A small Mediterranean restaurant in Istanbul's Cihangir district placed a 245₺ "Chef's Pick" as the first line of its menu. Three months later, the average entrée selection had risen to 158₺ — the previous baseline was 119₺. No magic — just the anchor effect Tversky and Kahneman described in 1974.
Why anchoring works
When making numerical judgments under uncertainty, the brain latches onto the first number it sees and adjusts subsequent estimates relative to it. A 245₺ anchor frames "expensive but reasonable"; 158₺ then feels like a deal — even though it sits 33% above the prior average ticket.
Academic work (Yang, Kimes, Sessarego 2009 — Cornell School of Hotel Administration) shows the top-left price on a menu lifts the average ticket by 9-12%. Anchors don't need to act as decoys; they do their job the moment they're seen.
Choosing the right anchor
Your anchor should be among the top three priciest items but not absurd.

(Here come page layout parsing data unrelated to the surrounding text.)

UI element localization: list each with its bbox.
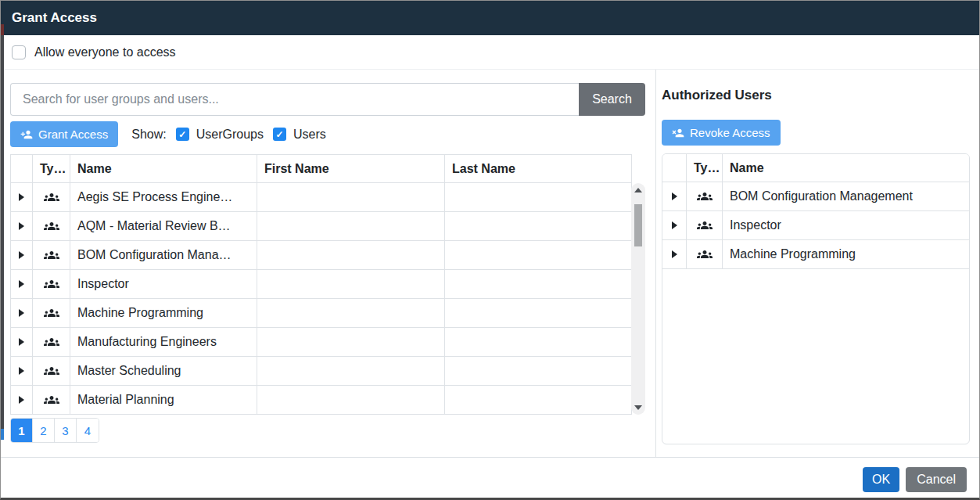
usergroups-checkbox[interactable]: ✓ bbox=[176, 128, 189, 141]
table-row[interactable]: BOM Configuration Management bbox=[662, 182, 970, 211]
results-header-row: Ty… Name First Name Last Name bbox=[11, 155, 632, 183]
pagination: 1234 bbox=[10, 418, 99, 443]
results-header-expand bbox=[11, 155, 33, 183]
users-checkbox[interactable]: ✓ bbox=[273, 128, 286, 141]
authorized-users-title: Authorized Users bbox=[662, 87, 970, 104]
row-type-cell bbox=[33, 183, 70, 212]
person-add-icon bbox=[20, 128, 33, 141]
table-row[interactable]: Machine Programming bbox=[662, 240, 970, 269]
row-type-cell bbox=[33, 357, 70, 386]
table-row[interactable]: Master Scheduling bbox=[11, 357, 632, 386]
allow-everyone-row: Allow everyone to access bbox=[1, 35, 979, 70]
results-table: Ty… Name First Name Last Name Aegis SE P… bbox=[10, 154, 632, 415]
row-name-cell[interactable]: AQM - Material Review B… bbox=[70, 212, 257, 241]
ok-button[interactable]: OK bbox=[863, 467, 899, 492]
table-row[interactable]: Manufacturing Engineers bbox=[11, 328, 632, 357]
table-row[interactable]: Machine Programming bbox=[11, 299, 632, 328]
allow-everyone-checkbox[interactable] bbox=[12, 45, 26, 59]
row-name-cell[interactable]: Manufacturing Engineers bbox=[70, 328, 257, 357]
authorized-header-type[interactable]: Ty… bbox=[687, 154, 723, 182]
page-button-1[interactable]: 1 bbox=[11, 419, 33, 442]
user-group-icon bbox=[44, 247, 59, 263]
background-window-edge bbox=[1, 35, 4, 429]
table-row[interactable]: Inspector bbox=[11, 270, 632, 299]
row-type-cell bbox=[687, 240, 723, 269]
table-row[interactable]: BOM Configuration Mana… bbox=[11, 241, 632, 270]
user-group-icon bbox=[44, 363, 59, 379]
scroll-down-icon[interactable] bbox=[634, 405, 642, 410]
page-button-2[interactable]: 2 bbox=[33, 419, 55, 442]
grant-access-button-label: Grant Access bbox=[38, 128, 108, 141]
table-row[interactable]: Material Planning bbox=[11, 386, 632, 415]
table-row[interactable]: Inspector bbox=[662, 211, 970, 240]
row-first-name-cell bbox=[257, 299, 445, 328]
row-expand-cell[interactable] bbox=[11, 328, 33, 357]
row-name-cell[interactable]: BOM Configuration Management bbox=[723, 182, 970, 211]
authorized-header-name[interactable]: Name bbox=[723, 154, 970, 182]
row-type-cell bbox=[33, 386, 70, 415]
search-input[interactable] bbox=[10, 83, 579, 116]
usergroups-checkbox-label: UserGroups bbox=[196, 128, 264, 142]
row-first-name-cell bbox=[257, 183, 445, 212]
table-row[interactable]: AQM - Material Review B… bbox=[11, 212, 632, 241]
search-button[interactable]: Search bbox=[579, 83, 645, 116]
row-expand-cell[interactable] bbox=[11, 357, 33, 386]
row-expand-cell[interactable] bbox=[11, 183, 33, 212]
row-expand-cell[interactable] bbox=[662, 240, 687, 269]
expand-triangle-icon bbox=[19, 193, 24, 201]
results-header-last-name[interactable]: Last Name bbox=[445, 155, 632, 183]
row-last-name-cell bbox=[445, 183, 632, 212]
row-first-name-cell bbox=[257, 241, 445, 270]
expand-triangle-icon bbox=[672, 192, 677, 200]
results-scrollbar[interactable] bbox=[631, 183, 645, 415]
row-type-cell bbox=[33, 299, 70, 328]
row-name-cell[interactable]: Machine Programming bbox=[70, 299, 257, 328]
results-header-name[interactable]: Name bbox=[70, 155, 257, 183]
row-expand-cell[interactable] bbox=[11, 386, 33, 415]
row-first-name-cell bbox=[257, 212, 445, 241]
row-expand-cell[interactable] bbox=[11, 299, 33, 328]
background-window-edge-red bbox=[1, 24, 4, 35]
user-group-icon bbox=[44, 392, 59, 408]
person-remove-icon bbox=[672, 127, 684, 139]
row-last-name-cell bbox=[445, 241, 632, 270]
revoke-access-button[interactable]: Revoke Access bbox=[662, 120, 781, 146]
row-expand-cell[interactable] bbox=[11, 270, 33, 299]
user-group-icon bbox=[44, 189, 59, 205]
row-last-name-cell bbox=[445, 212, 632, 241]
authorized-header-row: Ty… Name bbox=[662, 154, 970, 182]
row-expand-cell[interactable] bbox=[11, 212, 33, 241]
row-last-name-cell bbox=[445, 386, 632, 415]
row-name-cell[interactable]: BOM Configuration Mana… bbox=[70, 241, 257, 270]
table-row[interactable]: Aegis SE Process Engine… bbox=[11, 183, 632, 212]
cancel-button[interactable]: Cancel bbox=[906, 467, 967, 492]
row-name-cell[interactable]: Aegis SE Process Engine… bbox=[70, 183, 257, 212]
authorized-users-pane: Authorized Users Revoke Access Ty… Name bbox=[656, 70, 979, 457]
row-name-cell[interactable]: Master Scheduling bbox=[70, 357, 257, 386]
row-last-name-cell bbox=[445, 357, 632, 386]
row-name-cell[interactable]: Inspector bbox=[723, 211, 970, 240]
row-name-cell[interactable]: Machine Programming bbox=[723, 240, 970, 269]
search-results-pane: Search Grant Access Show: ✓ UserGroups ✓… bbox=[1, 70, 655, 457]
background-window-edge-blue bbox=[1, 429, 4, 440]
row-expand-cell[interactable] bbox=[662, 211, 687, 240]
expand-triangle-icon bbox=[19, 367, 24, 375]
row-last-name-cell bbox=[445, 299, 632, 328]
users-checkbox-label: Users bbox=[293, 128, 326, 142]
grant-access-button[interactable]: Grant Access bbox=[10, 121, 118, 147]
row-expand-cell[interactable] bbox=[662, 182, 687, 211]
page-button-3[interactable]: 3 bbox=[55, 419, 77, 442]
page-button-4[interactable]: 4 bbox=[77, 419, 99, 442]
grant-access-dialog: Grant Access Allow everyone to access Se… bbox=[0, 0, 980, 500]
user-group-icon bbox=[697, 246, 713, 262]
row-name-cell[interactable]: Material Planning bbox=[70, 386, 257, 415]
user-group-icon bbox=[44, 305, 59, 321]
row-expand-cell[interactable] bbox=[11, 241, 33, 270]
row-name-cell[interactable]: Inspector bbox=[70, 270, 257, 299]
results-header-type[interactable]: Ty… bbox=[33, 155, 70, 183]
scroll-up-icon[interactable] bbox=[634, 188, 642, 192]
results-header-first-name[interactable]: First Name bbox=[257, 155, 445, 183]
dialog-titlebar: Grant Access bbox=[1, 1, 979, 35]
scrollbar-thumb[interactable] bbox=[634, 204, 642, 246]
row-first-name-cell bbox=[257, 270, 445, 299]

The 245₺ in the Cihangir case is roughly twice the median entrée — the upper bound of plausibility. A 600₺ lamb chop would push diners to think "this place isn't for me" and bounce. Anchors must be believable.

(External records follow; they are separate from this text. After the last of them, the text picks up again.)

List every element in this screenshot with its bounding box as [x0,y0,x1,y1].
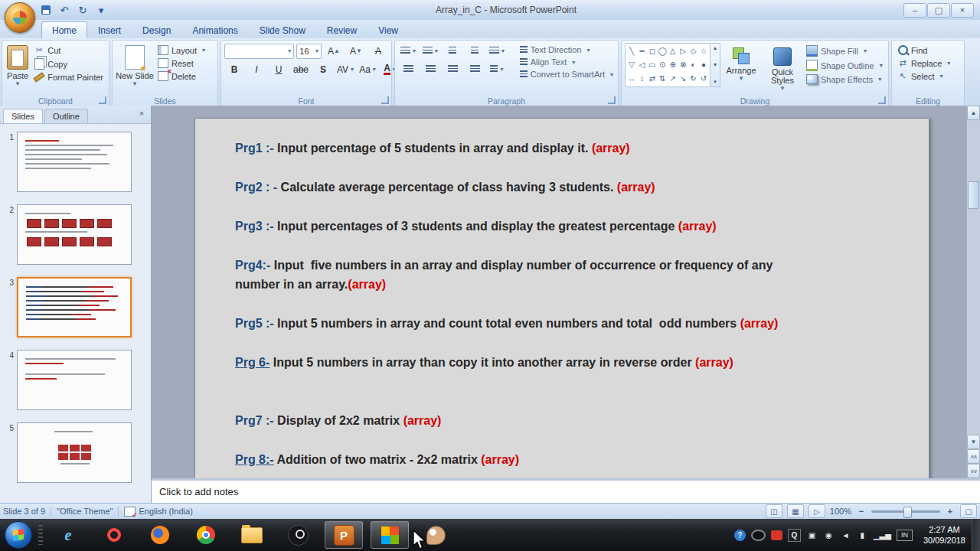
shape-icon[interactable]: ◻ [648,47,657,56]
shape-icon[interactable]: ◯ [658,47,667,56]
cut-button[interactable]: ✂ Cut [31,44,106,56]
bullets-button[interactable]: ▾ [398,43,418,59]
text-direction-button[interactable]: Text Direction ▾ [518,44,615,55]
change-case-button[interactable]: Aa▾ [358,61,377,77]
justify-button[interactable] [465,61,485,77]
slide-thumbnail-canvas[interactable] [17,204,132,265]
show-desktop-button[interactable] [972,519,980,551]
shape-icon[interactable]: ⇄ [648,74,657,83]
notes-pane[interactable]: Click to add notes [152,478,980,503]
slide-thumbnail-canvas[interactable] [17,132,132,192]
increase-indent-button[interactable] [465,43,485,59]
copy-button[interactable]: Copy [31,57,106,70]
paragraph-dialog-launcher[interactable] [608,96,616,104]
paste-dropdown-icon[interactable]: ▾ [16,80,20,86]
slide-thumbnail-4[interactable]: 4 [2,350,148,410]
redo-button[interactable]: ↻ [75,3,90,17]
slideshow-button[interactable]: ▷ [808,504,825,518]
maximize-button[interactable]: ▢ [927,3,950,18]
shape-fill-button[interactable]: Shape Fill ▾ [805,44,884,57]
tab-view[interactable]: View [368,21,409,38]
undo-button[interactable]: ↶ [57,3,72,17]
tab-slide-show[interactable]: Slide Show [249,21,316,38]
slide-thumbnail-1[interactable]: 1 [2,132,148,192]
text-shadow-button[interactable]: S [313,61,333,77]
zoom-slider[interactable] [871,510,940,513]
italic-button[interactable]: I [247,61,266,77]
reset-button[interactable]: Reset [155,57,207,69]
strikethrough-button[interactable]: abe [291,61,311,77]
tab-slides[interactable]: Slides [3,109,43,123]
shape-icon[interactable]: ↻ [689,74,698,83]
scrollbar-thumb[interactable] [968,181,979,209]
format-painter-button[interactable]: Format Painter [31,72,106,83]
qat-customize-button[interactable]: ▾ [93,3,109,17]
shape-icon[interactable]: ◐ [689,60,698,70]
font-size-combo[interactable]: 16 ▾ [296,44,322,59]
tray-language-icon[interactable]: IN [897,530,913,541]
grow-font-button[interactable]: A▲ [324,43,344,59]
underline-button[interactable]: U [269,61,289,77]
slide-thumbnail-5[interactable]: 5 [2,422,148,483]
slide-text[interactable]: Prg1 :- Input percentage of 5 students i… [195,119,929,469]
slide-thumbnail-3[interactable]: 3 [2,277,148,337]
tab-review[interactable]: Review [316,21,368,38]
clear-formatting-button[interactable]: A [368,43,388,59]
tray-recorder-icon[interactable] [771,530,782,540]
font-name-dropdown-icon[interactable]: ▾ [288,47,291,54]
align-right-button[interactable] [443,61,462,77]
shape-icon[interactable]: ↔ [627,74,636,83]
shape-icon[interactable]: ⇅ [658,74,667,83]
tray-camera-icon[interactable]: ◉ [823,530,835,541]
save-button[interactable] [38,3,54,17]
shapes-gallery[interactable]: ╲━◻◯△▷◇☆▽◁▭⊙⊕⊗◐●↔↕⇄⇅↗↘↻↺ [625,43,710,87]
vertical-scrollbar[interactable]: ▲ ▼ ∧∧ ∨∨ [966,106,980,478]
tray-display-icon[interactable]: ▣ [806,530,818,541]
shape-icon[interactable]: ↘ [678,74,688,83]
shape-icon[interactable]: ◁ [637,60,646,70]
language-indicator[interactable]: English (India) [139,507,192,516]
tab-insert[interactable]: Insert [87,21,132,38]
shapes-scroll-down-icon[interactable]: ▼ [713,62,718,67]
arrange-button[interactable]: Arrange ▾ [722,43,760,94]
spellcheck-icon[interactable] [124,507,136,517]
scroll-up-button[interactable]: ▲ [967,106,980,120]
align-text-button[interactable]: Align Text ▾ [518,57,615,67]
tab-animations[interactable]: Animations [181,21,248,38]
shape-icon[interactable]: ↺ [699,74,708,83]
taskbar-clock[interactable]: 2:27 AM 30/09/2018 [917,524,972,546]
paste-button[interactable]: Paste ▾ [5,43,30,94]
theme-name[interactable]: "Office Theme" [57,507,113,516]
font-name-combo[interactable]: ▾ [224,44,294,59]
taskbar-item-file-explorer[interactable] [233,521,271,549]
shape-outline-button[interactable]: Shape Outline ▾ [805,59,884,72]
tray-obs-tray-icon[interactable] [751,530,766,541]
next-slide-button[interactable]: ∨∨ [967,464,980,478]
tray-volume-icon[interactable]: ◄ [840,530,851,541]
shape-icon[interactable]: ☆ [699,47,708,56]
align-left-button[interactable] [398,61,418,77]
start-button[interactable] [5,521,32,549]
tray-network-icon[interactable]: ▁▃▅ [874,530,891,541]
fit-to-window-button[interactable]: ▢ [960,504,977,518]
quick-styles-button[interactable]: Quick Styles ▾ [762,43,803,94]
slide-sorter-button[interactable]: ▦ [787,504,804,518]
taskbar-item-firefox[interactable] [141,521,179,549]
clipboard-dialog-launcher[interactable] [99,96,106,104]
shape-icon[interactable]: ╲ [627,47,636,56]
columns-button[interactable]: ▾ [487,61,507,77]
taskbar-item-chrome[interactable] [187,521,225,549]
shape-icon[interactable]: ▽ [627,60,636,70]
taskbar-item-paint[interactable] [416,521,455,549]
minimize-button[interactable]: – [903,3,926,18]
shape-icon[interactable]: ⊗ [678,60,688,70]
office-button[interactable] [5,2,35,33]
slide-thumbnail-canvas[interactable] [17,350,132,410]
shapes-scroll-up-icon[interactable]: ▲ [713,45,718,51]
taskbar-item-opera[interactable] [95,521,133,549]
zoom-slider-thumb[interactable] [903,507,912,518]
shape-icon[interactable]: ● [699,60,708,70]
tab-design[interactable]: Design [132,21,181,38]
replace-button[interactable]: ⇄ Replace ▾ [895,57,961,69]
shape-icon[interactable]: △ [668,47,678,56]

- Anchor price ≈ median price × 1.8-2.2
- Name it evocatively: "Chef's Pick", "Signature Plate", "Limited Edition"
- Place it in the top row — F-pattern reading lands here first
Anchor positioning on digital menus
QR menu scroll behavior differs from paper — the user sees the category bar first, then the first product card. So set the anchor at the product level, not the category level. The first card of the Mains category becomes Chef's Pick, visually distinct (badge, gradient).
thMenu's "feature" toggle pins one anchor per category. A/B test the average ticket delta — across 40 sample restaurants, 28 saw average tickets rise 14-22% after adding an anchor.
FAQ
Is it bad if the anchor item rarely sells? No — the anchor's job is to set the upper bound, not to sell. A 5-8% sell rate is normal; even less is fine.
Isn't anchoring manipulative? Combined with transparent pricing and real value it's ethical. Putting a low-quality expensive item there breaks trust quickly.
How often should I rotate the anchor? Every 3-4 months, ideally with a seasonal item. If it sits longer than 6 months, regulars start treating it as the new normal and the effect fades.